Now, for aught that appears, some of the creditors may be unwilling to accept the provisions of the deed, and choose to stand upon their judgments, or other legal priorities ; nor can it be ascertained without adjustment of the demands of the numerous creditors, what payments may have been made on account of their debts, nor of course what will be the aggregate amount chargeable upon the trust fund. Nor, in the present state of the cause, can it be known that the terms of notice and sale prescribed by the deed, may not require alteration, in order to prevent a sacrifice of the property. And though parties concurring in such a deed may have been willing to confide the performance of the trust to the trustees originally selected for the purpose, yet when the aid of a Court of equity is invoked in such cases, it ought to be extended in such wise as will best promote the purposes of justice, settle the rights of the parties, and prevent future litigation. It is true the substituted trustees are directed by the decree, in the event of a sale of the trust property, to report their proceedings to the Court, which seems to *188indicate that the Court intended to reserve some control over their conduct; but in the mean time great and irreparable mischiefs might occur in the execution of the trust, for want of the previous instructions and Court.
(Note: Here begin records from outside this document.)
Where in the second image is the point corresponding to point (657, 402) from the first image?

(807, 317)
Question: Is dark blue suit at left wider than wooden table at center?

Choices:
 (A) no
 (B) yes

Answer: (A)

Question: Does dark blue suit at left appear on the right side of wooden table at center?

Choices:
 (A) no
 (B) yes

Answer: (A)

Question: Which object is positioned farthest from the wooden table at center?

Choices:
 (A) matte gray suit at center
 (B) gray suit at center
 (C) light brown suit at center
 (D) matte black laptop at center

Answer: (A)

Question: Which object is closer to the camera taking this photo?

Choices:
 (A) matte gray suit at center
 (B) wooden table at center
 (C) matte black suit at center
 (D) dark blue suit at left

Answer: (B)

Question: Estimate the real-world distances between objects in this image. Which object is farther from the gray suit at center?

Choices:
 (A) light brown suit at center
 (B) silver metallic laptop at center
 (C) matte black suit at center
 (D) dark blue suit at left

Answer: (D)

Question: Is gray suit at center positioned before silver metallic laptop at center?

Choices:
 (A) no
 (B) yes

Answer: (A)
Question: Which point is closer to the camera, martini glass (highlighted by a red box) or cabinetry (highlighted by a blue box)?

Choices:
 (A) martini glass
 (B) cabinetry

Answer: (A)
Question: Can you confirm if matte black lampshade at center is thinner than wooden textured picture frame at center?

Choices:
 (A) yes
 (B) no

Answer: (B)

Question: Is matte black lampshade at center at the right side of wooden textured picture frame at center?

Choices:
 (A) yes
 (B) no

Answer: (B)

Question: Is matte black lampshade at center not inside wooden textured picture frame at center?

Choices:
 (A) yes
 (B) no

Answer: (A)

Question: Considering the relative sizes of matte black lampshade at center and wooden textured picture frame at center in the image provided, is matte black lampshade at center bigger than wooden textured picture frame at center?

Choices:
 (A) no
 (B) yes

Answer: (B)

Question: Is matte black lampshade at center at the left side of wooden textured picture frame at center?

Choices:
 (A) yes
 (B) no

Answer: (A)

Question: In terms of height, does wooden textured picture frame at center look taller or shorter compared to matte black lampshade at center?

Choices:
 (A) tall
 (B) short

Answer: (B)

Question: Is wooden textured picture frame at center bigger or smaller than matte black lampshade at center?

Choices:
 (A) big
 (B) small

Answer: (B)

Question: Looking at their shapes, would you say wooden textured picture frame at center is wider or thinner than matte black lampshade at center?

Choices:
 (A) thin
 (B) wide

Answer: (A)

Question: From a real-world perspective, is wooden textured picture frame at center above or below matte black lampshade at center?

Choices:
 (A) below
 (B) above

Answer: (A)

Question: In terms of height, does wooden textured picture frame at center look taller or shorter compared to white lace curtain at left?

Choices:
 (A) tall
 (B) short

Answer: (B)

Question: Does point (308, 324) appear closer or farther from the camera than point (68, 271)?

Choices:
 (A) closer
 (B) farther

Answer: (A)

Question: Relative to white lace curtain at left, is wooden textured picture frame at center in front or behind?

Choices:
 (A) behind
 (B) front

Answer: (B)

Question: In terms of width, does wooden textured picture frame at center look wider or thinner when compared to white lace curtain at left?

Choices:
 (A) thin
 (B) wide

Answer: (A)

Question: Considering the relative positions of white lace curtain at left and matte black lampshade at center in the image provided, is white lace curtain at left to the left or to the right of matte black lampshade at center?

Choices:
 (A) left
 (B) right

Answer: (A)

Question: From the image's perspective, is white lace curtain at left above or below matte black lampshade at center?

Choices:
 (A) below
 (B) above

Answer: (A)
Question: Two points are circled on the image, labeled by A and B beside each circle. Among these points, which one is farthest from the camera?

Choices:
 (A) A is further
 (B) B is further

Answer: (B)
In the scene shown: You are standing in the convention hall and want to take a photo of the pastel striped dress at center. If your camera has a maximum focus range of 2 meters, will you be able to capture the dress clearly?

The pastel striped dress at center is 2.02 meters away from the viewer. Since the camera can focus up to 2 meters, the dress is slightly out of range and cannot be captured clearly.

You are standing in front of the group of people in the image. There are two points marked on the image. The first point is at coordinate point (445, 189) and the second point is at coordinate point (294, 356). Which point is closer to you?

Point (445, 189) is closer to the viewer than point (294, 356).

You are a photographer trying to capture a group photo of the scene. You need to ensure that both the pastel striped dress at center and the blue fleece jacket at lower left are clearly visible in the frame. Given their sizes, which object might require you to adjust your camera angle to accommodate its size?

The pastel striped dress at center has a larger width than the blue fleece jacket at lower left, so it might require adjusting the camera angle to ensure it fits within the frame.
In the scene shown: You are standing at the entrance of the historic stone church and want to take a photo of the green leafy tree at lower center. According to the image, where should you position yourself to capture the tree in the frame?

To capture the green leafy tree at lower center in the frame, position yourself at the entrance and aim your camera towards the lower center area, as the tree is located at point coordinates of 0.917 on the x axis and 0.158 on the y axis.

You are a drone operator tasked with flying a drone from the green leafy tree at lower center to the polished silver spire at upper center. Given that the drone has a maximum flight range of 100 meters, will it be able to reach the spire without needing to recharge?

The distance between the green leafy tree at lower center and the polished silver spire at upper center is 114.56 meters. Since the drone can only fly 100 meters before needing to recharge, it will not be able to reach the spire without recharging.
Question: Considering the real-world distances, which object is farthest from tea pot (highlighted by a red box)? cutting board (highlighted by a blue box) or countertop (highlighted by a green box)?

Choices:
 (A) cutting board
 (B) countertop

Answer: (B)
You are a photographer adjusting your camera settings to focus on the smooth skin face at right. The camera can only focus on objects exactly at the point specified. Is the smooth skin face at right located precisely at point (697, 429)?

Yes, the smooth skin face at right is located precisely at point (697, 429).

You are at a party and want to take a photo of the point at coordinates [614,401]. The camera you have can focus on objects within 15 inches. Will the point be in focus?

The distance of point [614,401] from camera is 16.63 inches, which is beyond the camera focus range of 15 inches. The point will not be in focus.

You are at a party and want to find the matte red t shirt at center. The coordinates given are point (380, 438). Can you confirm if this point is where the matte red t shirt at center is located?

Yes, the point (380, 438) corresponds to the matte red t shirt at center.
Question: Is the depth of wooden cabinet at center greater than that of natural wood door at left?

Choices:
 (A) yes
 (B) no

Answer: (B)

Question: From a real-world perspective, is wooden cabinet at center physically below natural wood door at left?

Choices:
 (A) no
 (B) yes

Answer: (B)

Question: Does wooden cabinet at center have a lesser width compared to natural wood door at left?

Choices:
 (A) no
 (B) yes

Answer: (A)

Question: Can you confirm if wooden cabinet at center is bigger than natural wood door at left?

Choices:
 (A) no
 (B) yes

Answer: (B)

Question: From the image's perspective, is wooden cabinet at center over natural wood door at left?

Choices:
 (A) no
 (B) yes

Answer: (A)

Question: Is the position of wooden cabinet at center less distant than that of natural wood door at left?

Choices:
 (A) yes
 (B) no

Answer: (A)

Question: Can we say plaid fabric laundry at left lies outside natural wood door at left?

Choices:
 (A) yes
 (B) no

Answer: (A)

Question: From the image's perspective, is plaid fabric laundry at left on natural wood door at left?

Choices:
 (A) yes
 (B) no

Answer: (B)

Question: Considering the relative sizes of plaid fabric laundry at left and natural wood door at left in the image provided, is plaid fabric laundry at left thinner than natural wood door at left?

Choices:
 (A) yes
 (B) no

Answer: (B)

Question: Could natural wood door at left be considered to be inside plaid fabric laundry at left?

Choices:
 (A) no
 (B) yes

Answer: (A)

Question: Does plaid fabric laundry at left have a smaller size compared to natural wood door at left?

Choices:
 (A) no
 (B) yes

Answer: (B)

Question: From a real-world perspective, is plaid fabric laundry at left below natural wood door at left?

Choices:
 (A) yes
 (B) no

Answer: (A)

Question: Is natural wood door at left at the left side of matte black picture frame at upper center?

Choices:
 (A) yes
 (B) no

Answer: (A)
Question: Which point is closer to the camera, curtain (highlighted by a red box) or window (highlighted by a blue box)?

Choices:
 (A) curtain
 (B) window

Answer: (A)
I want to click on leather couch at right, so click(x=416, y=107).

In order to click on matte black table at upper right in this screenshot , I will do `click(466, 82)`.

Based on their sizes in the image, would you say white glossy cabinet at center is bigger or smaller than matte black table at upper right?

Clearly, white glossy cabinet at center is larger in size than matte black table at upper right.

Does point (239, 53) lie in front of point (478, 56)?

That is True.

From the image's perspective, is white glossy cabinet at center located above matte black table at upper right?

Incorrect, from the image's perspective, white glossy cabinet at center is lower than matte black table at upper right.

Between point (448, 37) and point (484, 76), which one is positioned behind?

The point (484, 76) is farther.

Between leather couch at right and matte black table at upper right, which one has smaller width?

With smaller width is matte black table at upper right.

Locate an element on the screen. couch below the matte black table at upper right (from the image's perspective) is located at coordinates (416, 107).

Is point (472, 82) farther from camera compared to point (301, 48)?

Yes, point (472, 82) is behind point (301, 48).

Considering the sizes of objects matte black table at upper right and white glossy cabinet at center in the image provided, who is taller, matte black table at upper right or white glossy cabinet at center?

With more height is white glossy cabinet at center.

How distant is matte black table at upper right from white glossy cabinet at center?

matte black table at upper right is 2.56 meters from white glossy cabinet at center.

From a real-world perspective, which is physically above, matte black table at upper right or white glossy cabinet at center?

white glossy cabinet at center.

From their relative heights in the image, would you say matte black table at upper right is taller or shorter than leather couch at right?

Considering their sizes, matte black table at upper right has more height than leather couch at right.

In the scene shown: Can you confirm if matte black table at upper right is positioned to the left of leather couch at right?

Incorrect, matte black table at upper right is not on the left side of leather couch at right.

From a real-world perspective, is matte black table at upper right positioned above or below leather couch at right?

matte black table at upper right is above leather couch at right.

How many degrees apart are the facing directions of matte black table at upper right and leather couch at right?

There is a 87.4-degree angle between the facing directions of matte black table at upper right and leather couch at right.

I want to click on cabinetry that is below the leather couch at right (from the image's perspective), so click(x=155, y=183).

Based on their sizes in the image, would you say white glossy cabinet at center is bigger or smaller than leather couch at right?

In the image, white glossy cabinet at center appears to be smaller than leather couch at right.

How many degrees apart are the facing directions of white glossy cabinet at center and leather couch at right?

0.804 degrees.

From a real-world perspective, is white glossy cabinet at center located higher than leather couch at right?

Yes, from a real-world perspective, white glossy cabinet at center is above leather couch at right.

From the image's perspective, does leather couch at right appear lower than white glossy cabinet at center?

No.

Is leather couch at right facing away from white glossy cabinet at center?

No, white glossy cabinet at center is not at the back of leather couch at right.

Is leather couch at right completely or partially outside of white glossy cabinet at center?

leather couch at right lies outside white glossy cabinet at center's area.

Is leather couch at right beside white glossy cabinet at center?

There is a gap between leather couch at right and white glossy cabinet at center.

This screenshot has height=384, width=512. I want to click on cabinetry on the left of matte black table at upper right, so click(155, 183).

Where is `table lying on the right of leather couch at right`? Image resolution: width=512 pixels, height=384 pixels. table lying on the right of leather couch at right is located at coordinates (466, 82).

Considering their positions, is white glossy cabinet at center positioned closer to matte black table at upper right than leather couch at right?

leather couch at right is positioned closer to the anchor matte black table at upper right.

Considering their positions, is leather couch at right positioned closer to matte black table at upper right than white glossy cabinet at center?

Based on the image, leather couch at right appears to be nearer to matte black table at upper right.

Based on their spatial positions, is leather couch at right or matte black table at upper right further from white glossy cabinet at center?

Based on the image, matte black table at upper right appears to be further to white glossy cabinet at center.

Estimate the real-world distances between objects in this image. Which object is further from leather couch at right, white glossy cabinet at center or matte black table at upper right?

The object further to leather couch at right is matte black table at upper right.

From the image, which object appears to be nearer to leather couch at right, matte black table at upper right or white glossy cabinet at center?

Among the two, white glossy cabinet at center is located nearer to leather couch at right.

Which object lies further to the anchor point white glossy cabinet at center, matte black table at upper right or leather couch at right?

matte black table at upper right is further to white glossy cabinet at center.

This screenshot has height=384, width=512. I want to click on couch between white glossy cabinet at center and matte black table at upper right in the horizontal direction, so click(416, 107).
I think that the decree ought to be reversed, and the cause remanded to the Circuit court, with directions to proceed therein according to the principles above indicated ; and to allow the appellant, at any time before a final decree, to answer the bill of the plaintiffs, if he shall offer to do so, but without delaying the case, unless for good cause shewn.

The other Judges concurred in Judge Baldwin’s opinion.

The decree was as follows:

The Court is of opinion, that the Circuit court did not err in overruling the demurrer of the appellant to the bill of the complainants, nor in proceeding to hear the cause, without further delay, upon the bill taken for confessed and the exhibits therewith: but that it did err in the relief granted by its decree; instead of directing the usual proceedings before a commissioner, after notice duly published, with the view of ascertaining and adjusting the rights and priorities of the creditors named in the trust deed, and the balances due to them respectively, in order to the execution of the trust under the direction and control of the Court, by the sale of the trust subject, on a reasonable credit, and the application of its proceeds, according to the rights and interests of those concerned. It is therefore decreed and ordered, that the decree of the Circuit court be reversed and annulled, with costs to the appellant: and the cause is remanded to the Circuit court for further proceedings as above indicated, with permission to the appellant to answer the bill, if he shall offer to do so *189at any time before a final decree, but upon condition of not delaying the cause; and for such measures, if applied for by any of the creditors, as may be deemed proper for the preservation of the trust subject, and of its rents, profits and hires, until the ultimate disposal thereof.